Jodi and Megan outside New York City Criminal Court in 2018.

SINCE the publication of Jodi and Megan’s series of reports on Weinstein and other prominent abusers, The New York Times won the 2018 Pulitzer Prize in Public Service for reporting led by Jodi and Megan (shared with Ronan Farrow of The New Yorker). Just over a year ago, the duo released She Said: Breaking the Sexual Harassment Story That Helped Ignite a Movement, taking readers behind the scenes of their investigation. It became a critically-acclaimed bestseller.

But broader than the accolades, Jodi and Megan’s reporting invoked a global reckoning on sexual abuse of women, beginning to shift the cultural landscape away from a normalised acceptance of men who abuse their power with long-accepted and dismissed predatory behaviour.

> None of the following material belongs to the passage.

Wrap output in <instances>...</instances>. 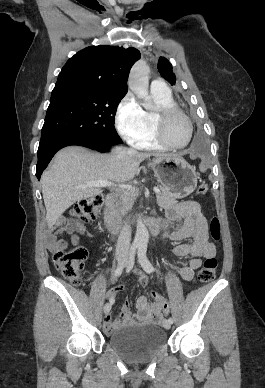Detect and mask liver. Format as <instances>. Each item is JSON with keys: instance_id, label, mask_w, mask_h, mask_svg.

It empowered sexual assault survivors and propelled the global #MeToo and #TimesUp movements.

And on March 11, 2020, Weinstein was sentenced to 23 years in prison for sexual assault and rape.

But how much has truly changed? It was a question that Jodi and Megan posed in She Said, and put to Jodi again amidst the discombobulated whirlwind that is 2020.

“Everything has changed, and nothing has changed,” she declares.

“On the one hand, there is much more consensus that this behaviour is wrong. When we started the story, we had to endure all of these lectures from smug Hollywood executives who told us that we were naive, that the casting couch was intrinsic to Hollywood, that it would never go away, that everyone just accepted Weinstein’s behaviour.

“That’s obviously not true,” she says, adding that in the US, hundreds of men have since lost their jobs due to allegations of this nature.

She also speaks of the increased awareness around the issue, with conversations having emerged from the shadows and thrust into the public space across many industries.

“Then again,” Jodi deliberates, “We can see that laws have not really changed in the US. They’ve been modified a little bit on a state level, but very marginally. And until you really see laws change, you have to ask how much has ultimately changed?”

Noting the place of race and class which plays out in an increasingly polarised America, Jodi emphasises the necessity for large scale legal change in order to protect the country’s most vulnerable and low-income workers.

“If you look at a fast food worker who has been groped every day by her boss, and doesn’t feel she can do anything about it, I’m not sure how much has changed for that woman in the past three years.

“We see that often when women of colour make these complaints, they are taken less seriously than when white women do. It’s not an accident that [in the case of] the Weinstein story, the stories of these high-profile actresses, many of them white, had such a galvanising effect on people across the globe.

“These are women who get listened to. They have the ability to command the world’s attention. It took Gwyneth Paltrow, Angelina Jolie, Ashley Judd on the record, but they were very aware the reason they went on the record was that they felt, I can use my power for good here. I can speak in a way that may cause other women to be listened to.”

WHEN Jodi and Megan dove into the Weinstein investigation, Megan’s baby girl was just four months old; while Jodi’s daughters were 18 months, and 11 years old.

In the acknowledgements of She Said, Jodi and Megan pen a powerful message to them – perhaps the most poignant testimony to their reporting: “To our daughters and to yours: May you know respect and dignity always, in the workplace and beyond.”

Speaking further to the point of legacy, Jodi is filled with the hope “that facts matter, that stories matter ­– and can arouse great compassion – that people care, and that we can talk about hard things”.

She continues, “People who have experienced terrible things shouldn’t feel ashamed. When they are willing to honestly discuss what they faced, they become very powerful in their ability to help others.

“Private, shameful experiences that we might have struggled with for years may, in fact, be part of something much bigger.”

She Said: Breaking the Sexual Harassment Story That Helped Ignite a Movement is published by Bloomsbury Circus and is available online and at all good book shops.